Cross-view Geo-Localization for Autonomous UAV using Locally-Aware Transformer-based Network
Author(s) -
Duc Viet Bui,
Masao Kubo,
Hiroshi Sato
Publication year - 2023
Publication title -
ieee access
Language(s) - English
Resource type - Journals
ISSN - 2169-3536
DOI - 10.1109/access.2023.3317950
Subject(s) - aerospace , bioengineering , communication, networking and broadcast technologies , components, circuits, devices and systems , computing and processing , engineered materials, dielectrics and plasmas , engineering profession , fields, waves and electromagnetics , general topics for engineers , geoscience , nuclear engineering , photonics and electrooptics , power, energy and industry applications , robotics and control systems , signal processing and analysis , transportation
Although GPS is commonly used for the autonomous flying of unmanned aerial vehicles (UAVs), when it comes to GPS-denied environments, researchers mainly focus on image-based localization methods due to their tremendous advantages.
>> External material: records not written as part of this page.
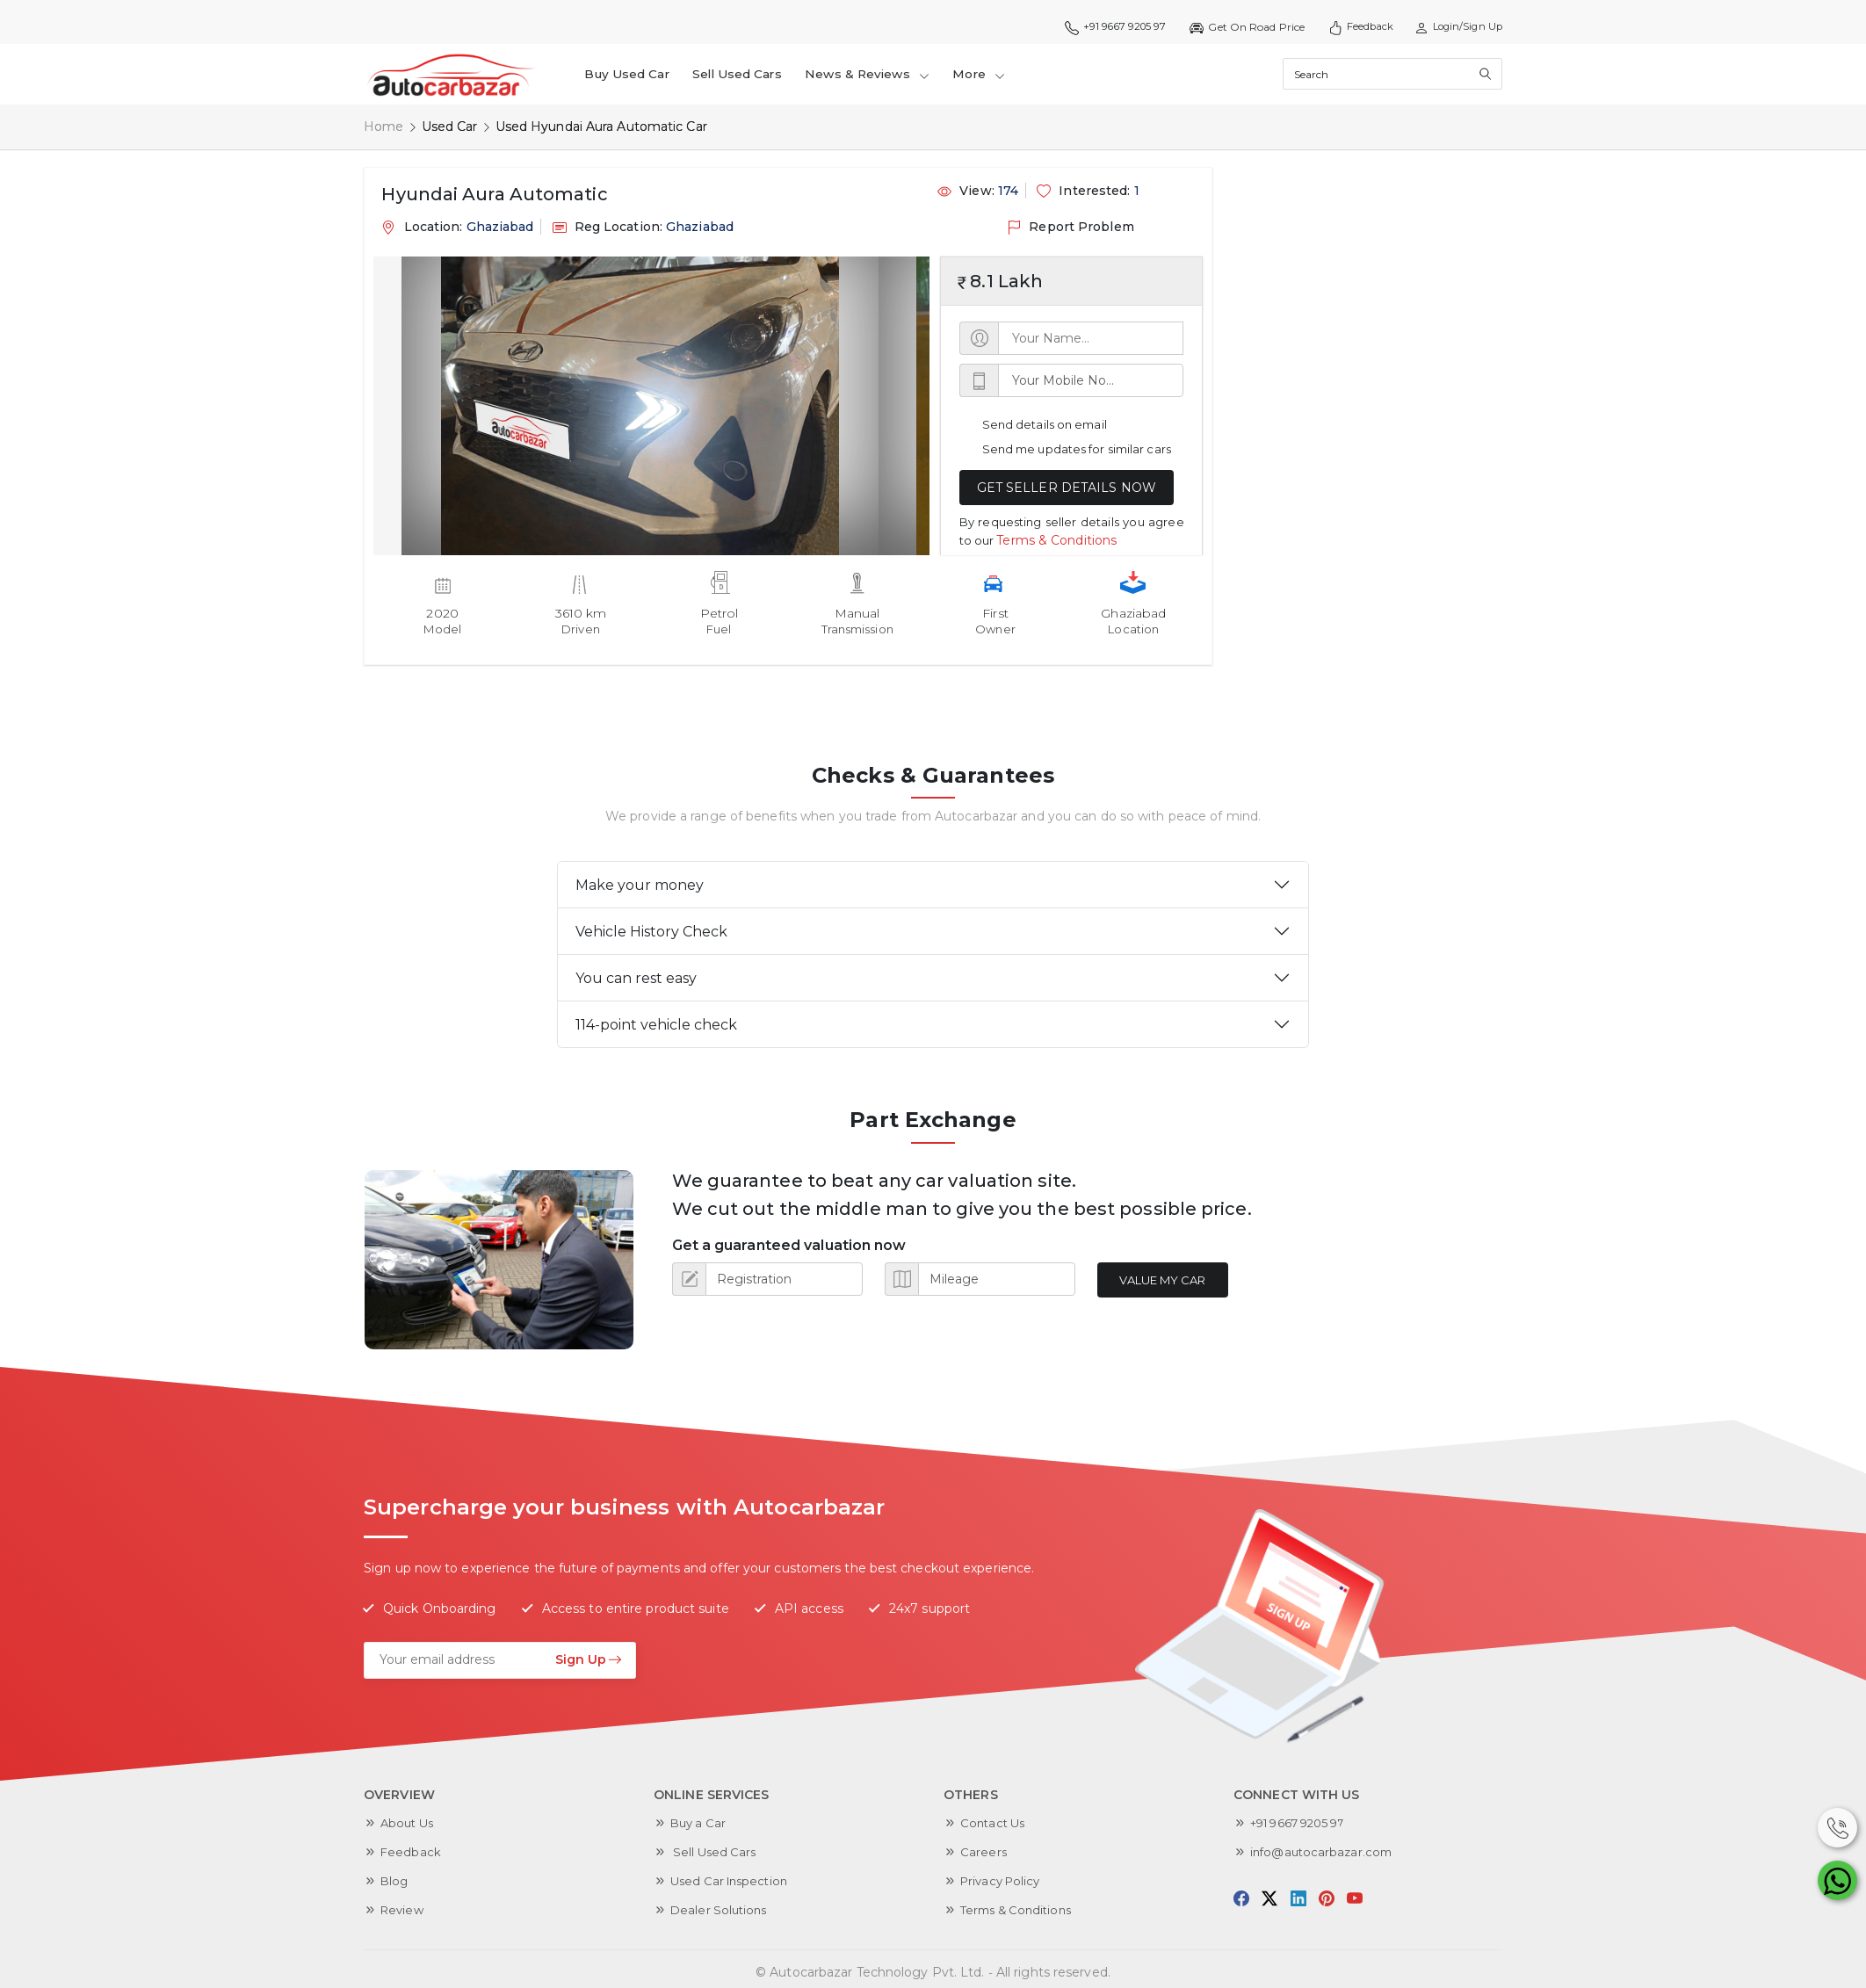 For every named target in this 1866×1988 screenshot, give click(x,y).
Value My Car (1168, 1280)
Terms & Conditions (1056, 539)
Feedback (1350, 27)
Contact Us (995, 1823)
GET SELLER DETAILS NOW (1066, 487)
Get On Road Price (1233, 27)
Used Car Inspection (733, 1881)
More (999, 74)
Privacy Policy (1003, 1881)
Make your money (639, 885)
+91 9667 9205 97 (1097, 27)
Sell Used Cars (746, 74)
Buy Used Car (631, 74)
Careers (984, 1852)
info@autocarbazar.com (1324, 1852)
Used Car (450, 126)
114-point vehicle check (656, 1024)
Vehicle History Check (651, 931)
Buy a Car (700, 1823)
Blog (394, 1881)
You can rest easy (636, 978)
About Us (409, 1823)
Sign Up (588, 1658)
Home (383, 126)
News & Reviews (883, 74)
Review (403, 1910)
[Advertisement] (1354, 430)
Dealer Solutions (721, 1910) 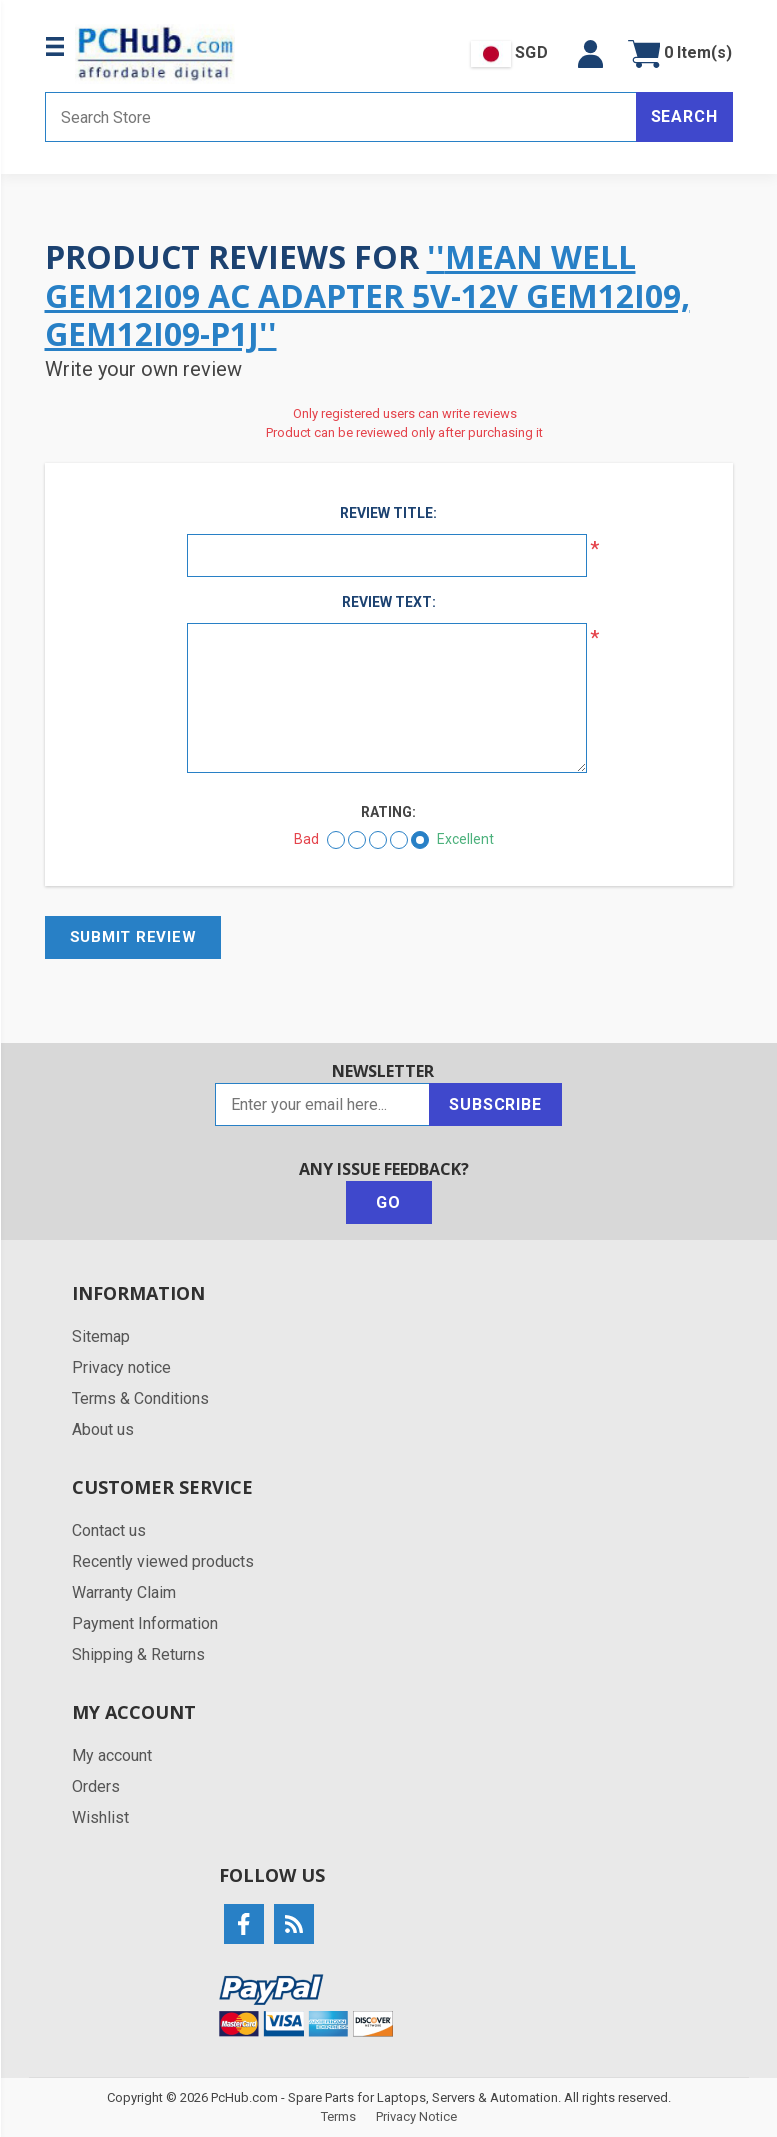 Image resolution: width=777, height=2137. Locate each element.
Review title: (388, 513)
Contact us (109, 1530)
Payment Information (145, 1623)
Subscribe (495, 1104)
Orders (96, 1786)
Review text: (389, 602)
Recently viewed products (163, 1561)
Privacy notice (121, 1367)
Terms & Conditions (140, 1398)
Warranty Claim (124, 1592)
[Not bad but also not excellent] (378, 840)
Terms (338, 2116)
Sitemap (101, 1336)
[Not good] (357, 840)
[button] (590, 54)
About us (103, 1429)
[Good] (399, 840)
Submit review (133, 937)
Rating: (388, 812)
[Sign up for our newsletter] (322, 1104)
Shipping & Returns (138, 1654)
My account (112, 1755)
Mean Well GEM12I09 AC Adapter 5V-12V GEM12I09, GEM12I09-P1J (367, 295)
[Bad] (336, 840)
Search (684, 116)
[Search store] (341, 117)
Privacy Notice (416, 2116)
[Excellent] (420, 840)
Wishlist (100, 1817)
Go (388, 1202)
In this study, we study the problem of image-based geo-localization between UAV and satellite (known as cross-view geo-localization), which is an essential step towards image-based localization. In cross-view geo-localization, extracting fine-grained features containing contextual information from images is challenging due to the large gap in visual representations between different views. Existing methods in this field often use convolutional neural networks (CNNs) as feature extractors. However, CNNs have some limitations in receptive fields, which leads to the loss of fine-grained information. Some researchers have implemented Transformer-based networks to overcome these circumstances. However, these approaches only focused on understanding the meaning of each pixel based on their attention and only partially utilized tokens that are produced from Transformer blocks. Therefore, different from these works, we proposed a Vision Transformer-based network that takes advantage of local tokens, especially the classification token. Through experiments, our proposed model has significantly outperformed existing state-of-the-art models, which gave promising capabilities for developing this method in the future.